Ce sont principalement les Aphodiinae.
Les hypocoprides ou tunnelliers ont un comportement
en peu plus complexe que les précédents. Lorsqu'ils ont trouvé
un excrément à leur convenance, ils creusent une galerie (d'une
dizaine de centimètre de profondeur, mais qui peut atteindre plus d'un
mètre chez Typhaeus) au fond de laquelle ils entasseront après
d'incessants allez-retours une réserve de matière fécale
dans laquelle la femelle aura pondu son oeuf. La forme de cette réserve
s'adapte à la forme de la galerie : les Geotrupidae feront des boudins
allongés alors que les galeries de la majorité des Onthophages
(Coprinae) se ramifient et se terminent par une huitaine de petites chambres
(cf dessin de la page d'accueil), chacune contenant
une boulette ne portant qu'un oeuf. Le forage de la galerie est généralement
l'oeuvre du couple.
Ces moeurs représentent l'ébauche d'une coopération familiale
et d'un soin aux jeunes (qui se limite à de l'attention pour l'emplacement
des oeufs).
Les piluliers développent les comportements les plus complexes. Arrivés sur l'excrément, ils faconnent à l'aide de leurs pattes et de leur tête une boule de matière fécale au moins aussi grosse qu'eux. Cette boule, enfouie sur place par les Copris, est plus généralement roulée au loin (Scarabaeinae). Elle sera alors enfouie dans une chambre au fond d'une galerie. Notons au passage l'apparition de comportements d'offrande... et de vol !
Cette pilule sera alors remaniée, parfois divisée en deux, souvent modelée en forme de poire, pour y héberger un oeuf unique. La larve s'y développera à l'intérieur, pendant qu'à l'extérieur la mère préserve la pilule de toute agression (surtout des moisissures).
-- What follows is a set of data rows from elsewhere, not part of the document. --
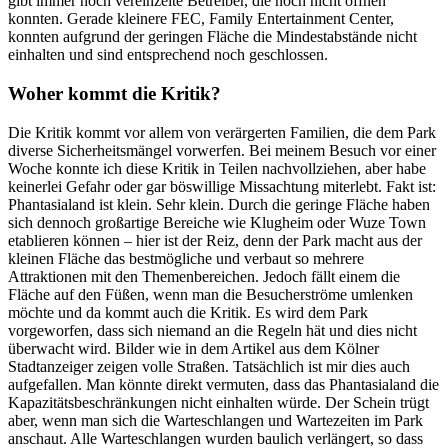
gibt immer noch vereinzelte Betreiber, die noch nicht öffnen
konnten. Gerade kleinere FEC, Family Entertainment Center,
konnten aufgrund der geringen Fläche die Mindestabstände nicht
einhalten und sind entsprechend noch geschlossen.
Woher kommt die Kritik?
Die Kritik kommt vor allem von verärgerten Familien, die dem Park
diverse Sicherheitsmängel vorwerfen. Bei meinem Besuch vor einer
Woche konnte ich diese Kritik in Teilen nachvollziehen, aber habe
keinerlei Gefahr oder gar böswillige Missachtung miterlebt. Fakt ist:
Phantasialand ist klein. Sehr klein. Durch die geringe Fläche haben
sich dennoch großartige Bereiche wie Klugheim oder Wuze Town
etablieren können – hier ist der Reiz, denn der Park macht aus der
kleinen Fläche das bestmögliche und verbaut so mehrere
Attraktionen mit den Themenbereichen. Jedoch fällt einem die
Fläche auf den Füßen, wenn man die Besucherströme umlenken
möchte und da kommt auch die Kritik. Es wird dem Park
vorgeworfen, dass sich niemand an die Regeln hät und dies nicht
überwacht wird. Bilder wie in dem Artikel aus dem Kölner
Stadtanzeiger zeigen volle Straßen. Tatsächlich ist mir dies auch
aufgefallen. Man könnte direkt vermuten, dass das Phantasialand die
Kapazitätsbeschränkungen nicht einhalten würde. Der Schein trügt
aber, wenn man sich die Warteschlangen und Wartezeiten im Park
anschaut. Alle Warteschlangen wurden baulich verlängert, so dass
Remarquons l'évolution de la stratégie de reproduction au travers de ces comportements, qui vont d'un investissement maximum dans le nombre d'oeufs, sans leur procurer de soin particulier, à un investissement maximum dans le soin aux oeufs (éloignement, enfouissement, surveillance) mais pour seulement un oeuf ou deux.
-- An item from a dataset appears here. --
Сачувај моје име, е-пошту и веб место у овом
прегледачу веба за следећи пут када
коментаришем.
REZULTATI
Des comportements en compétition
Ces trois types de comportements se retrouvent en compétition : imaginons une seule bouse assaillie par quelques dizaines d'Aphodius endocoprides, d'Onthophagus tunelliers et de Scarabaeus piluliers... ces deux derniers auront tôt fait d'enfouir (plus ou moins loin) l'intégralité de l'immondice, laissant les Aphodius sur le gazon... Ainsi une bouse d'éléphant de quelques kilos disparait dans la savane en quelques heures! Heureusement pour nos Aphodius, Scarabaeus et ses cousins ne se sentent à l'aise que lorsqu'il fait vraiment chaud : ceux-ci ne se trouveront donc qu'en pays de soleil (région méditerranéenne chez nous) où il domineront les peuplements. Dans les régions plus fraiches, se seront par contre les Aphodiinae, plus tolérants aux basses températures, qui constitueront la majorité des peuplements.